Get There: Langston’s Stockyards City store is located at 2224 Exchange Avenue. (405) 235-9536 or Langston's.
The Art of Being a Cowboy
A cowboy is nothing without his horse and saddle, making the National Saddlery and Crossbar Gallery every cowboy and cowgirl’s best friend.
A Stockyards mainstay since 1926, the original National Saddlery still is located north of Cattlemen’s Steakhouse and now sells assorted gifts—things like blankets, key chains, and spurs—for those with or without ranches.
The Saddlery’s new location, where it was combined with the Crossbar Gallery in 2008, is a short walk south and sells everything from western art and luxurious leather furniture to all the tack a rider could dream of.
As he has for the past three decades, John David Rule still creates and sells some of the most beautiful custom saddles a horse will ever wear. But there is one drawback.
“You’re looking at about a four-year wait,” says store manager Barbie Morton.
Get There: The National Saddlery and Crossbar Gallery is located at 1400 South Agnew Avenue. (405) 239-2104 or Crossbar Gallery.
Rodeo in Stereo
When the old Rodeo Opry Theatre fills up on Saturday nights, it gets hot, thanks to sizzling performances from rising stars in country music like Kata Hay, Maddox Ross, and Tammy Lee.
What is now the Centennial Rodeo Opry began as a small show thirty-four years ago in founder Grant Leftwich’s Oklahoma City backyard. It soon was called the Oklahoma Opry, moved around more than once, and finally took over the old Rodeo Antique Store at the Stockyards in 2004, says Cindy Scarberry, executive director of the Opry Heritage Foundation of Oklahoma.

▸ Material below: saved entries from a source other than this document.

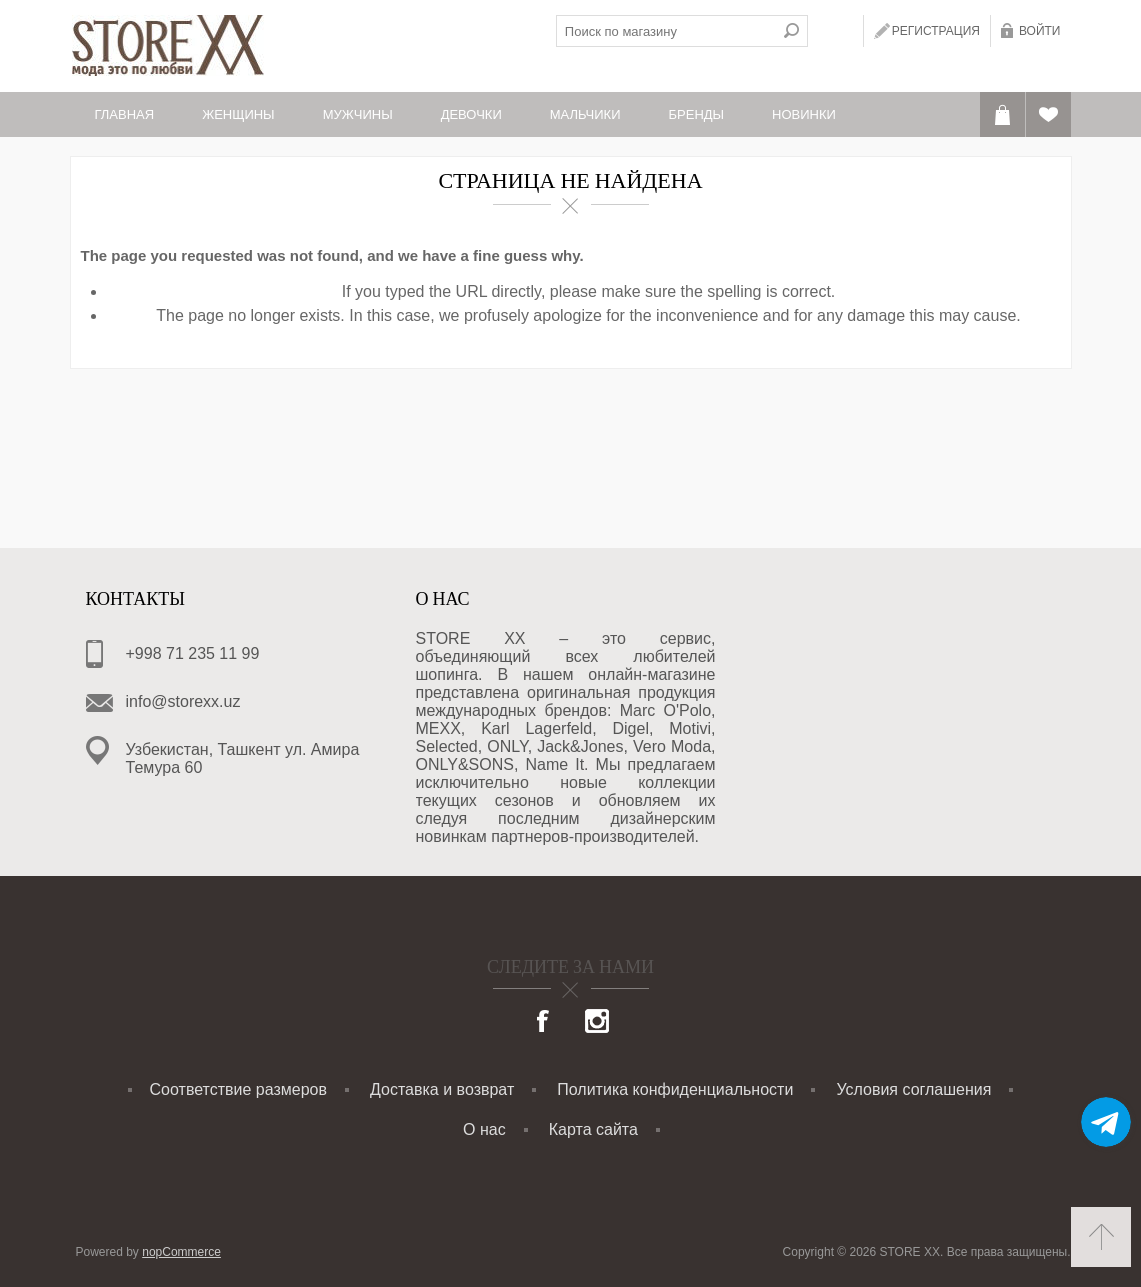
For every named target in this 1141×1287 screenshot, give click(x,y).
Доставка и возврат (442, 1089)
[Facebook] (544, 1023)
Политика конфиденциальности (675, 1089)
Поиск (792, 31)
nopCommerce (181, 1252)
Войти (1040, 31)
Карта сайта (593, 1129)
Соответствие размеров (238, 1089)
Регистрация (936, 31)
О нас (484, 1129)
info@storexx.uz (183, 701)
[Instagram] (597, 1023)
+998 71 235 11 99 (193, 653)
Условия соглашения (913, 1089)
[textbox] (666, 31)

The foundation continues to help young, talented Oklahomans find their way to the spotlight through various outlets on and off the stage, such as the Granville Community Music School a block west of the opry, a program that allows underprivileged students to take singing or instrument lessons for only fifty cents.
Between the philanthropic programs and the elite alumni who have graced the stage on Saturday nights—among them Bryan White, Katrina Elam, and Wanda Jackson—it’s no wonder the last two governors have declared the Oklahoma Centennial Opry “the State’s Official Country Music Show.”